Neither do I. And can you imagine any right-wing media loudmouth remaining silent if we reach a point one day in this country where “it's highly accepted that the state has a central role in private life"?
I think you know the answer.
Am I saying Leavitt should stay home? No. All I’m saying is that, when he returns, he and his boss should either decide to get serious about forming partnerships among business, government, unions, and all of the players on this issue or just let Dubya do what he does best: leave the mess for someone else.
And by the way, though there’s an element of truth in the statement that the Edwards health care plan is modeled somewhat after the European plans, it’s more accurate to say that the Edwards plan encourages participation, cooperation and (ultimately) cost savings through the use of incentives, tax credits, and insurance “reform” (nice to see that industry targeted in this way, since they have no problem giving us that treatment; that’s why a John Edwards presidency is their worst nightmare).
Update: Oh, and by the way, while Rudy! trumpets the virtues of private insurance over oh-so-baaaad government coverage (oh, excuse me – I mean “socialized medicine”), please consider the following from this linked story written by Joe Conason (a nod here to Ezra Klein and a h/t to Paul Krugman; hope that takes care of all the kudos)…
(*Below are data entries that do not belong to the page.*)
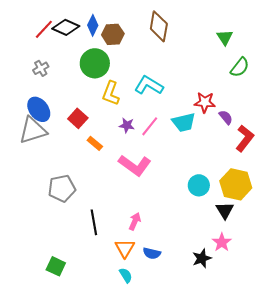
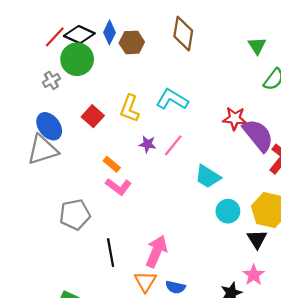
green circle: (95, 63) -> (77, 59), moved
purple semicircle: (226, 117) -> (258, 135), size x2.0
red square: (78, 118) -> (93, 116), moved
cyan trapezoid: (184, 122) -> (208, 177), moved, turned 45
pink L-shape: (135, 165) -> (118, 187), moved, size x0.7
pink arrow: (135, 221) -> (156, 251), size x1.6

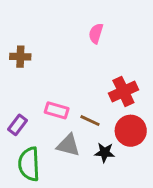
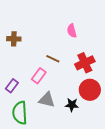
pink semicircle: (96, 33) -> (72, 31), moved, turned -32
pink rectangle: (57, 110) -> (39, 76), turned -70
brown line: (90, 121) -> (53, 59), moved

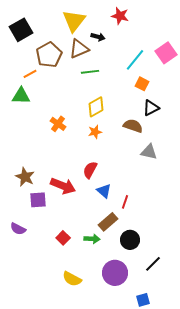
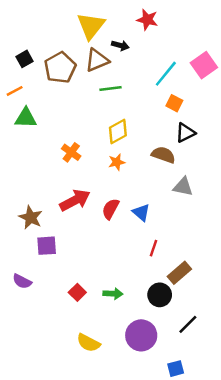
black square: (21, 30) -> (24, 59), moved, size x0.6
orange line: (30, 74) -> (15, 91), moved
red arrow: (63, 186) -> (75, 200), moved, turned -50
blue triangle: (104, 191) -> (141, 213), moved
brown rectangle: (108, 222) -> (179, 273), moved

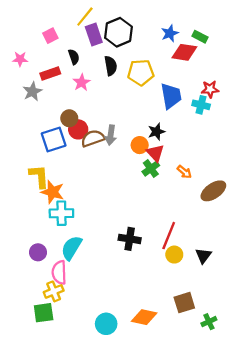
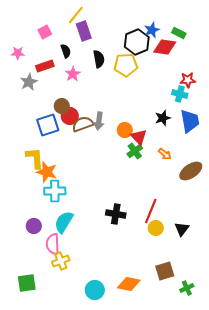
black hexagon: (118, 32) -> (137, 42), moved
blue trapezoid: (171, 96) -> (190, 121), moved
black star: (156, 132) -> (163, 118), moved
yellow cross: (54, 291) -> (61, 261), moved
green square: (44, 313) -> (27, 283), moved

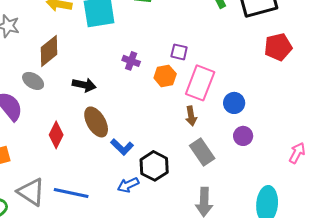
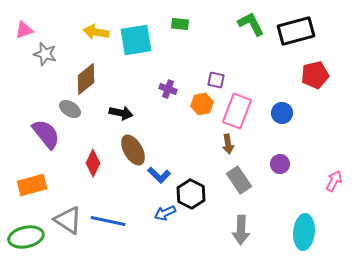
blue circle: (234, 103) -> (282, 113), moved

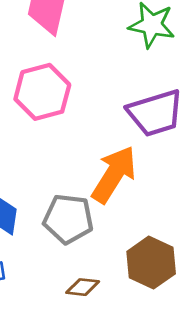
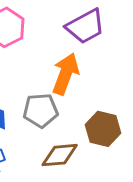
brown diamond: (83, 287) -> (60, 155), size x1.6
…Giuliani was serving as mayor and participating in a city of New York health plan when his doctor informed him that his prostate biopsy had come up positive. The coverage he enjoyed -- which resembles the Federal Employees Health Benefits Plan -- permits all city employees, from trash haulers and subway clerks up to the mayor himself, to select from a variety of insurance providers, and it is not much different from the reform proposals adopted by his nemesis Hillary Clinton.But I guess this is par for the course for the “Ape Man” presidential candidate (and I think Cowen’s theory is one of the stupidest things I’ve ever heard, though partly true I guess, sadly enough).
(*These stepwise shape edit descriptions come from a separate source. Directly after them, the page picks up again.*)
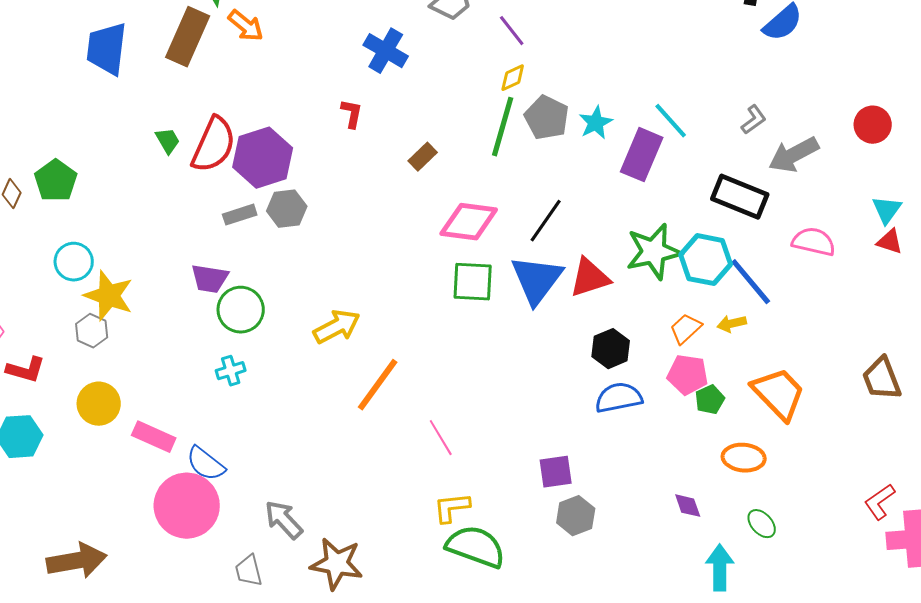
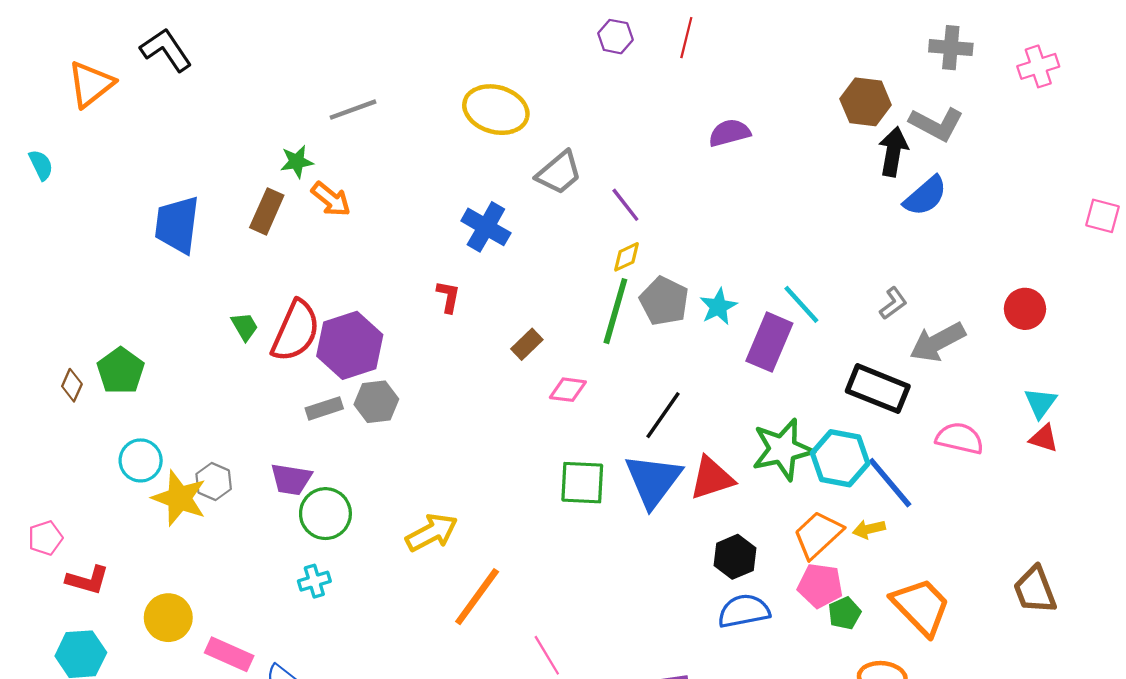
brown rectangle: (188, 37) -> (267, 211), size x0.7
pink diamond: (469, 222) -> (568, 390), moved, size x0.6
orange trapezoid: (686, 329) -> (818, 535), size x1.4
gray hexagon: (92, 331) -> (214, 482), moved

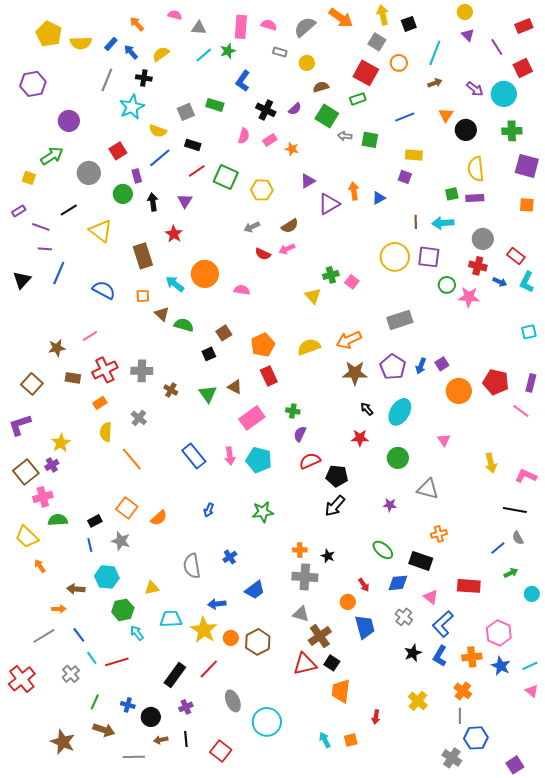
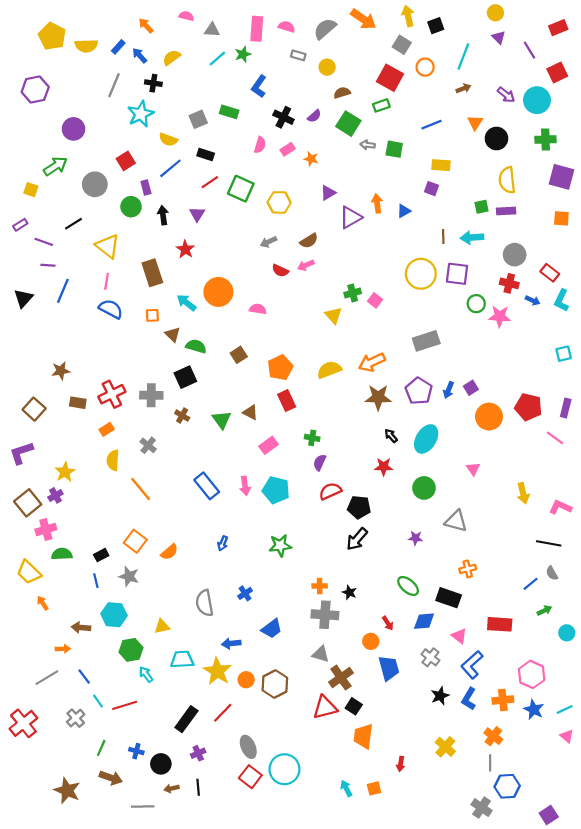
pink line: (90, 336) -> (107, 281), moved, turned -49
black square: (209, 354) -> (185, 377), moved, size x1.5
pink rectangle: (252, 418) -> (268, 445), size x0.7
red square: (221, 751) -> (250, 777), moved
In the spring of 2000, when Giuliani learned that he had cancer and abruptly dropped out of the Senate race against Sen. Clinton, he was enrolled as a member of GHI, one of the two gigantic HMO groups that provide care for most city workers (the other is known as HIP). He underwent surgery and radiation at Mount Sinai Hospital, a prestigious institution that participates in the GHI plan, which means that his costs were largely underwritten by city taxpayers.